▸ Work item: These records contain pictures, which must be left out; copy exactly the lines from the one with "0-5394-4108 , 0-53" up to and including the one with "https://support.apple.com/kb/ph17191?locale=es_ES".

Dataset below:

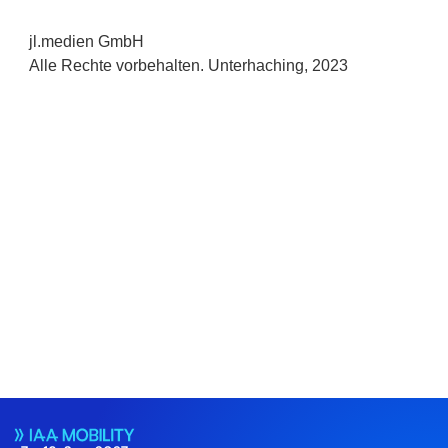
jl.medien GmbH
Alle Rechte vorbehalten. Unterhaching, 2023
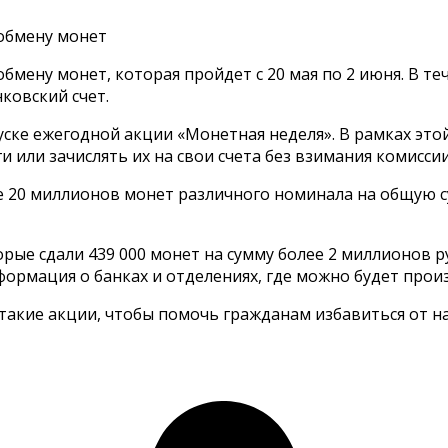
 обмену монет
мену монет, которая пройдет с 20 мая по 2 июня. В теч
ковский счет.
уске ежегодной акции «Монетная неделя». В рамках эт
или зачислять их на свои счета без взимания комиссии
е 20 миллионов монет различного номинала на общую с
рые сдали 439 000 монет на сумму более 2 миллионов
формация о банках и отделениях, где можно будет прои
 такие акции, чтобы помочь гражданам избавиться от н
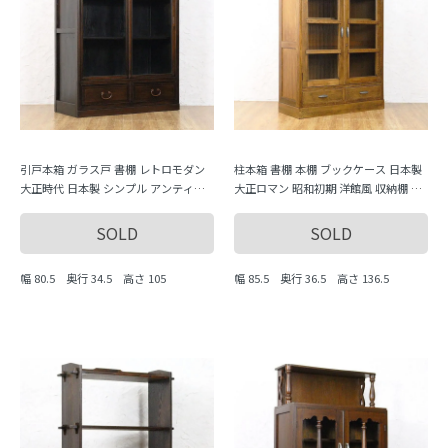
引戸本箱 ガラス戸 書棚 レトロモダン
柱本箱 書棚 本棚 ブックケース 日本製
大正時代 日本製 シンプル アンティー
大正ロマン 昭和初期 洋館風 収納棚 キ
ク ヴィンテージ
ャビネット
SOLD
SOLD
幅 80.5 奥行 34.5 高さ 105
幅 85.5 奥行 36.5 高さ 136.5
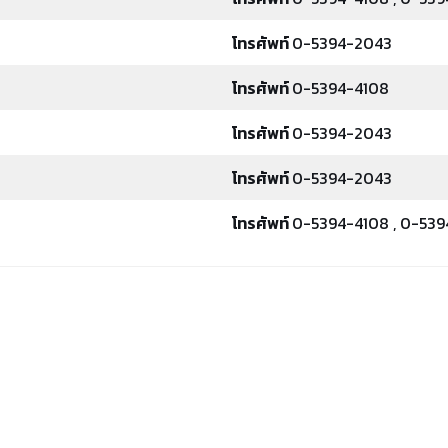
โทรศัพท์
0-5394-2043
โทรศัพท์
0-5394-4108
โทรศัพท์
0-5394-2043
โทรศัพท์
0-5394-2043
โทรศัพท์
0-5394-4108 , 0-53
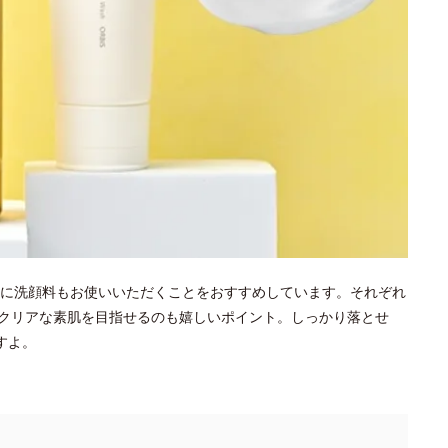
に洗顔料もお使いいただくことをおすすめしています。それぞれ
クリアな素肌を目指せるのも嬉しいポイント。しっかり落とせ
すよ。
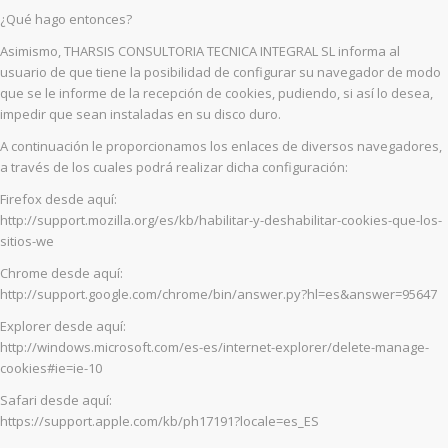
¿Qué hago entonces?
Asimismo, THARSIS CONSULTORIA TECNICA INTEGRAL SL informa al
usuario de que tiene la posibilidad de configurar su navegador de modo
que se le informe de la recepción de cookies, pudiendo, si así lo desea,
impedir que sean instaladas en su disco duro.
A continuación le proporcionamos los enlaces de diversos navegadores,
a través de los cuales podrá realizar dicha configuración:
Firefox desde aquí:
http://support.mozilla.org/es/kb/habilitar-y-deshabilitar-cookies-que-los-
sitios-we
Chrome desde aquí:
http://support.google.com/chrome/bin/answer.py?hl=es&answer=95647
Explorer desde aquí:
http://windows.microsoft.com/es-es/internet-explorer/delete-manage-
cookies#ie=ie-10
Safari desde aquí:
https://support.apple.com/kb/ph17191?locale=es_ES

End of Dataset.
Dataset below:

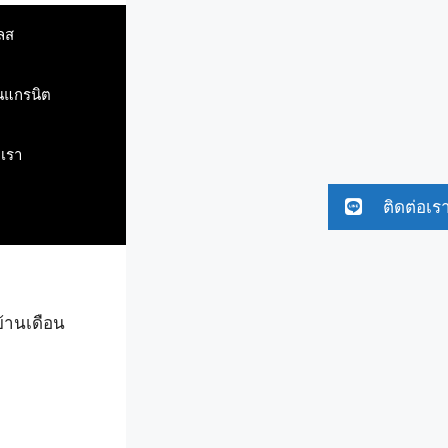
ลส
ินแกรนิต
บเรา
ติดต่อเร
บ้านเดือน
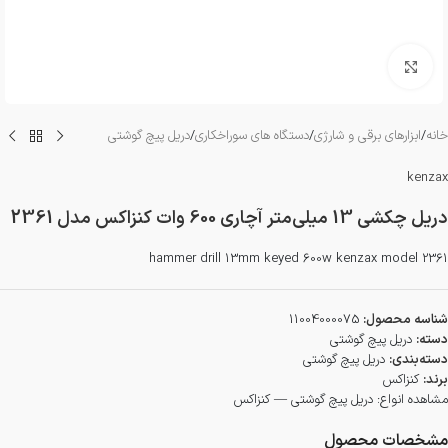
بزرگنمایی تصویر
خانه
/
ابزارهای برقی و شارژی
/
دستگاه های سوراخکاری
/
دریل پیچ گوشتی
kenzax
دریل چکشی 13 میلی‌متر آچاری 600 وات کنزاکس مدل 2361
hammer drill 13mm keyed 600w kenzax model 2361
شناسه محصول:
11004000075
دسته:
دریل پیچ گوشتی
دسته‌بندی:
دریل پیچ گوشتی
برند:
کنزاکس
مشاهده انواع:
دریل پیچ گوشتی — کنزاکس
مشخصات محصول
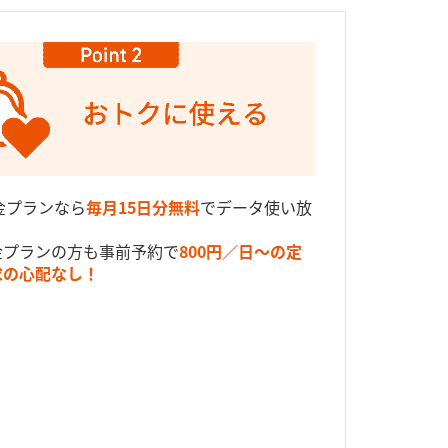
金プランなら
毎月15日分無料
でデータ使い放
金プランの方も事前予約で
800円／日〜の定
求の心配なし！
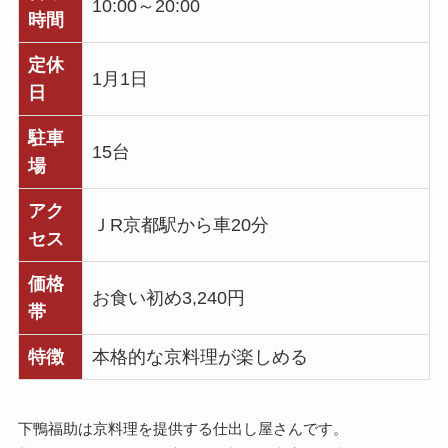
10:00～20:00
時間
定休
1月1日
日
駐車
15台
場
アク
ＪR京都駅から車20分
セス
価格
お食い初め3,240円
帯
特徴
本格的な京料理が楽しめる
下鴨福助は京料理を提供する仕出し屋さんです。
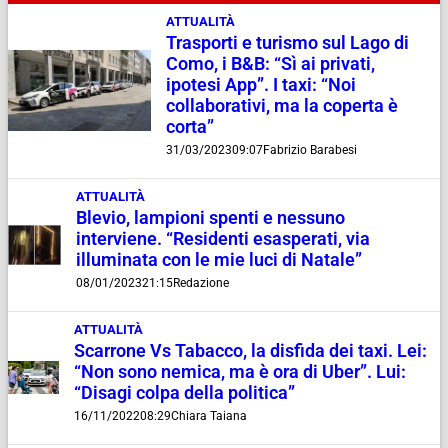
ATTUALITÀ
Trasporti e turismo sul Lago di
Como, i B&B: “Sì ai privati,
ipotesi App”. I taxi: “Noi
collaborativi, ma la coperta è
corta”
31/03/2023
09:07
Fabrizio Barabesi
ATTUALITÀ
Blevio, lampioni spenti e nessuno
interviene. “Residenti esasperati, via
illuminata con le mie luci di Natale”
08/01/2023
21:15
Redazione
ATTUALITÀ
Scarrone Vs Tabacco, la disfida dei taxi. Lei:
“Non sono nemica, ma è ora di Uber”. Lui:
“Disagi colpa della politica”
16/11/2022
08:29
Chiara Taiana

End of Dataset.

▸ Expected answer:
0-5394-4108 , 0-53
に洗顔料もお使いいただくことをおすすめしています。それぞれ
クリアな素肌を目指せるのも嬉しいポイント。しっかり落とせ
すよ。
¿Qué hago entonces?
Asimismo, THARSIS CONSULTORIA TECNICA INTEGRAL SL informa al
usuario de que tiene la posibilidad de configurar su navegador de modo
que se le informe de la recepción de cookies, pudiendo, si así lo desea,
impedir que sean instaladas en su disco duro.
A continuación le proporcionamos los enlaces de diversos navegadores,
a través de los cuales podrá realizar dicha configuración:
Firefox desde aquí:
http://support.mozilla.org/es/kb/habilitar-y-deshabilitar-cookies-que-los-
sitios-we
Chrome desde aquí:
http://support.google.com/chrome/bin/answer.py?hl=es&answer=95647
Explorer desde aquí:
http://windows.microsoft.com/es-es/internet-explorer/delete-manage-
cookies#ie=ie-10
Safari desde aquí:
https://support.apple.com/kb/ph17191?locale=es_ES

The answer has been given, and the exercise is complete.